Stored data entries:
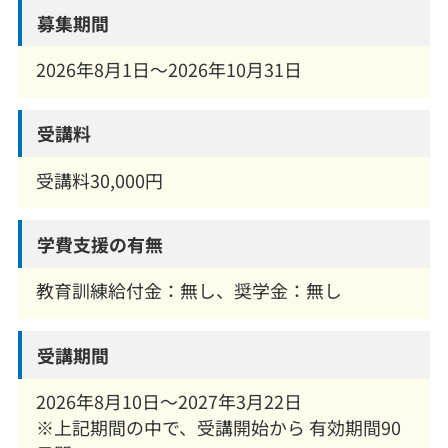
募集期間
2026年8月1日〜2026年10月31日
受講料
受講料30,000円
学費支援の有無
教育訓練給付金：無し、奨学金：無し
受講期間
2026年8月10日～2027年3月22日
※上記期間の中で、受講開始から 有効期間90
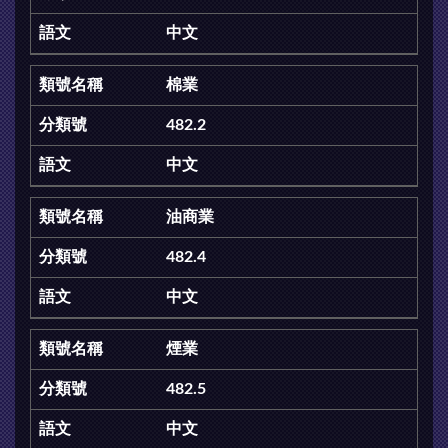
中文
棉業
482.2
中文
油商業
482.4
中文
煙業
482.5
中文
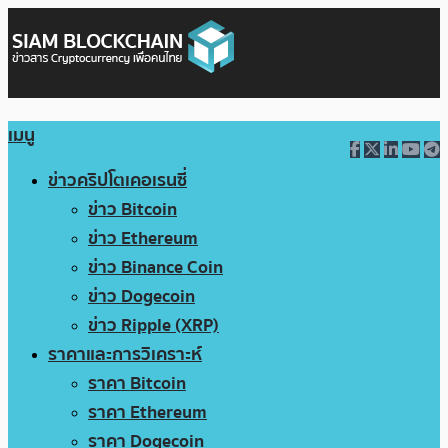
เมนู
ข่าวคริปโตเคอเรนซี่
ข่าว Bitcoin
ข่าว Ethereum
ข่าว Binance Coin
ข่าว Dogecoin
ข่าว Ripple (XRP)
ราคาและการวิเคราะห์
ราคา Bitcoin
ราคา Ethereum
ราคา Dogecoin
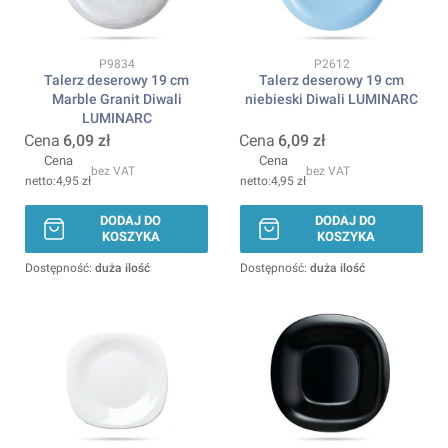
Kod produktu
Kod produktu
P9834
P2612
Talerz deserowy 19 cm
Talerz deserowy 19 cm
Marble Granit Diwali
niebieski Diwali LUMINARC
LUMINARC
Cena
6,09 zł
Cena
6,09 zł
Cena
Cena
bez VAT
bez VAT
4,95 zł
4,95 zł
DODAJ DO
DODAJ DO
KOSZYKA
KOSZYKA
Dostępność:
duża ilość
Dostępność:
duża ilość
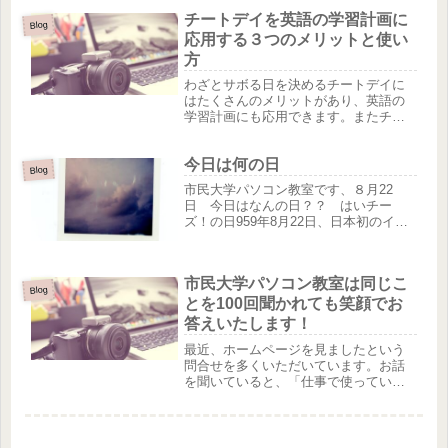
すが、お茶にはさらにテアニンという
チートデイを英語の学習計画に
成分も含まれています。 テアニン自体
Blog
がカフェインと同じように集中力ア...
応用する３つのメリットと使い
方
わざとサボる日を決めるチートデイに
はたくさんのメリットがあり、英語の
学習計画にも応用できます。またチー
トデイには使い方のルールがあります
ので、それを知って英語の学習計画が
今日は何の日
失敗しないように活用しましょう。完
Blog
璧にうまくいく英語の学習計画を立て
市民大学パソコン教室です、８月22
よ...
日 今日はなんの日？？ はいチー
ズ！の日959年8月22日、日本初のイン
スタントカメラ「インスタマチック
101」が発売されました。このカメラ
は、シャッターを切ると「はいチー
市民大学パソコン教室は同じこ
ズ！」と音が鳴ることから、この日を...
Blog
とを100回聞かれても笑顔でお
答えいたします！
最近、ホームページを見ましたという
問合せを多くいただいています。お話
を聞いていると、「仕事で使っていた
けど、出来る人にやってもらってい
た。」「なるべく触らないようにして
いた。」など、苦手意識で自分から遠
ざけていた方が多いようです。再就職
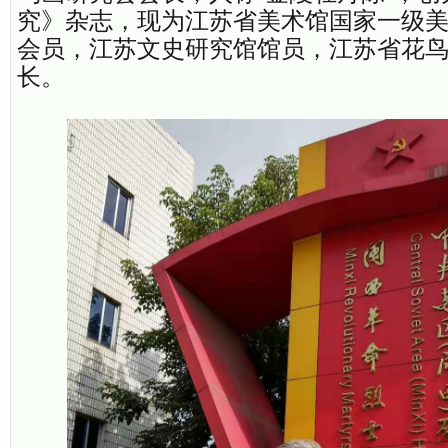
究》杂志，现为江苏省美术馆国家一级
会员，江苏文史研究馆馆员，江苏省花
长。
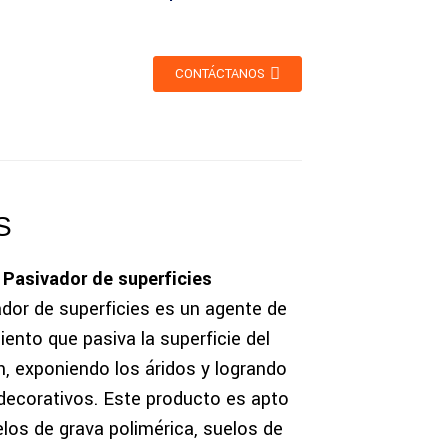
CONTÁCTANOS
S
Pasivador de superficies
ador de superficies es un agente de
iento que pasiva la superficie del
, exponiendo los áridos y logrando
decorativos. Este producto es apto
los de grava polimérica, suelos de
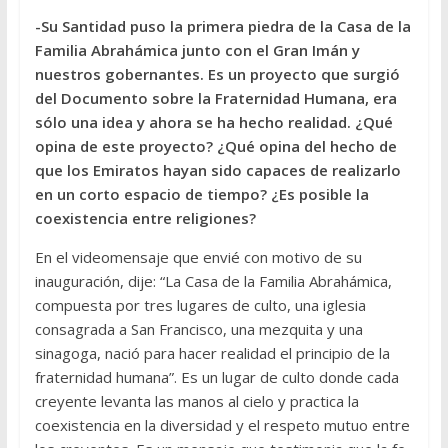
-Su Santidad puso la primera piedra de la Casa de la
Familia Abrahámica junto con el Gran Imán y
nuestros gobernantes. Es un proyecto que surgió
del Documento sobre la Fraternidad Humana, era
sólo una idea y ahora se ha hecho realidad. ¿Qué
opina de este proyecto? ¿Qué opina del hecho de
que los Emiratos hayan sido capaces de realizarlo
en un corto espacio de tiempo? ¿Es posible la
coexistencia entre religiones?
En el videomensaje que envié con motivo de su
inauguración, dije: “La Casa de la Familia Abrahámica,
compuesta por tres lugares de culto, una iglesia
consagrada a San Francisco, una mezquita y una
sinagoga, nació para hacer realidad el principio de la
fraternidad humana”. Es un lugar de culto donde cada
creyente levanta las manos al cielo y practica la
coexistencia en la diversidad y el respeto mutuo entre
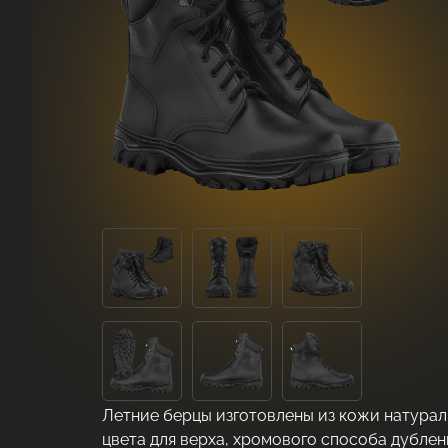
Летние берцы изготовлены из кожи натурал
цвета для верха, хромового способа дублени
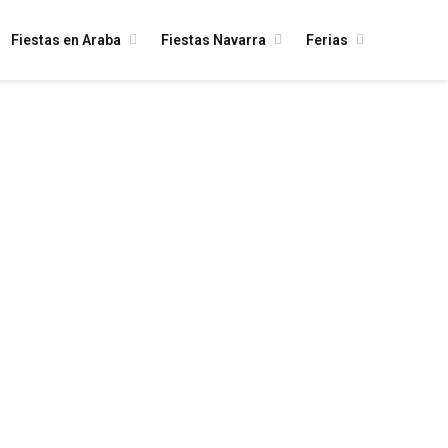
Fiestas en Araba
Fiestas Navarra
Ferias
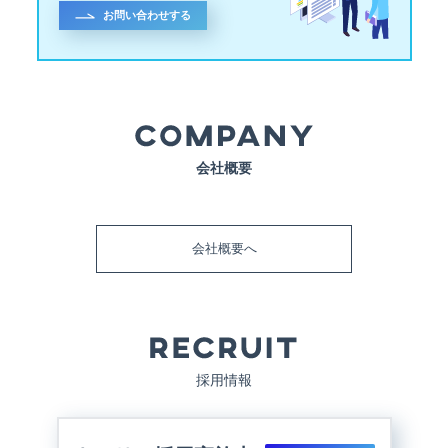
お問い合わせする
会社概要
会社概要へ
採用情報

**Instructions for the task:** Now write out the data word for word, skipping every picture in it.

**Expected answer:**
募集期間
2026年8月1日〜2026年10月31日
受講料
受講料30,000円
学費支援の有無
教育訓練給付金：無し、奨学金：無し
受講期間
2026年8月10日～2027年3月22日
※上記期間の中で、受講開始から 有効期間90
中文
棉業
482.2
中文
油商業
482.4
中文
煙業
482.5
中文
เมนู
ข่าวคริปโตเคอเรนซี่
ข่าว Bitcoin
ข่าว Ethereum
ข่าว Binance Coin
ข่าว Dogecoin
ข่าว Ripple (XRP)
ราคาและการวิเคราะห์
ราคา Bitcoin
ราคา Ethereum
ราคา Dogecoin
Kod produktu
Kod produktu
P9834
P2612
Talerz deserowy 19 cm
Talerz deserowy 19 cm
Marble Granit Diwali
niebieski Diwali LUMINARC
LUMINARC
Cena
6,09 zł
Cena
6,09 zł
Cena
Cena
bez VAT
bez VAT
4,95 zł
4,95 zł
DODAJ DO
DODAJ DO
KOSZYKA
KOSZYKA
Dostępność:
duża ilość
Dostępność:
duża ilość
すが、お茶にはさらにテアニンという
チートデイを英語の学習計画に
成分も含まれています。 テアニン自体
Blog
がカフェインと同じように集中力ア...
応用する３つのメリットと使い
方
わざとサボる日を決めるチートデイに
はたくさんのメリットがあり、英語の
学習計画にも応用できます。またチー
トデイには使い方のルールがあります
ので、それを知って英語の学習計画が
今日は何の日
失敗しないように活用しましょう。完
Blog
璧にうまくいく英語の学習計画を立て
市民大学パソコン教室です、８月22
よ...
日 今日はなんの日？？ はいチー
ズ！の日959年8月22日、日本初のイン
スタントカメラ「インスタマチック
101」が発売されました。このカメラ
は、シャッターを切ると「はいチー
市民大学パソコン教室は同じこ
ズ！」と音が鳴ることから、この日を...
Blog
とを100回聞かれても笑顔でお
答えいたします！
最近、ホームページを見ましたという
問合せを多くいただいています。お話
を聞いていると、「仕事で使っていた
けど、出来る人にやってもらってい
た。」「なるべく触らないようにして
いた。」など、苦手意識で自分から遠
ざけていた方が多いようです。再就職
究》杂志，现为江苏省美术馆国家一级
会员，江苏文史研究馆馆员，江苏省花
长。
CONTÁCTANOS
S
Pasivador de superficies
ador de superficies es un agente de
iento que pasiva la superficie del
, exponiendo los áridos y logrando
decorativos. Este producto es apto
los de grava polimérica, suelos de
-Su Santidad puso la primera piedra de la Casa de la
Familia Abrahámica junto con el Gran Imán y
nuestros gobernantes. Es un proyecto que surgió
del Documento sobre la Fraternidad Humana, era
sólo una idea y ahora se ha hecho realidad. ¿Qué
opina de este proyecto? ¿Qué opina del hecho de
que los Emiratos hayan sido capaces de realizarlo
en un corto espacio de tiempo? ¿Es posible la
coexistencia entre religiones?
En el videomensaje que envié con motivo de su
inauguración, dije: “La Casa de la Familia Abrahámica,
compuesta por tres lugares de culto, una iglesia
consagrada a San Francisco, una mezquita y una
sinagoga, nació para hacer realidad el principio de la
fraternidad humana”. Es un lugar de culto donde cada
creyente levanta las manos al cielo y practica la
coexistencia en la diversidad y el respeto mutuo entre
Летние берцы изготовлены из кожи натурал
цвета для верха, хромового способа дублени
Fiestas en Araba
Fiestas Navarra
Ferias
お問い合わせする
会社概要
会社概要へ
採用情報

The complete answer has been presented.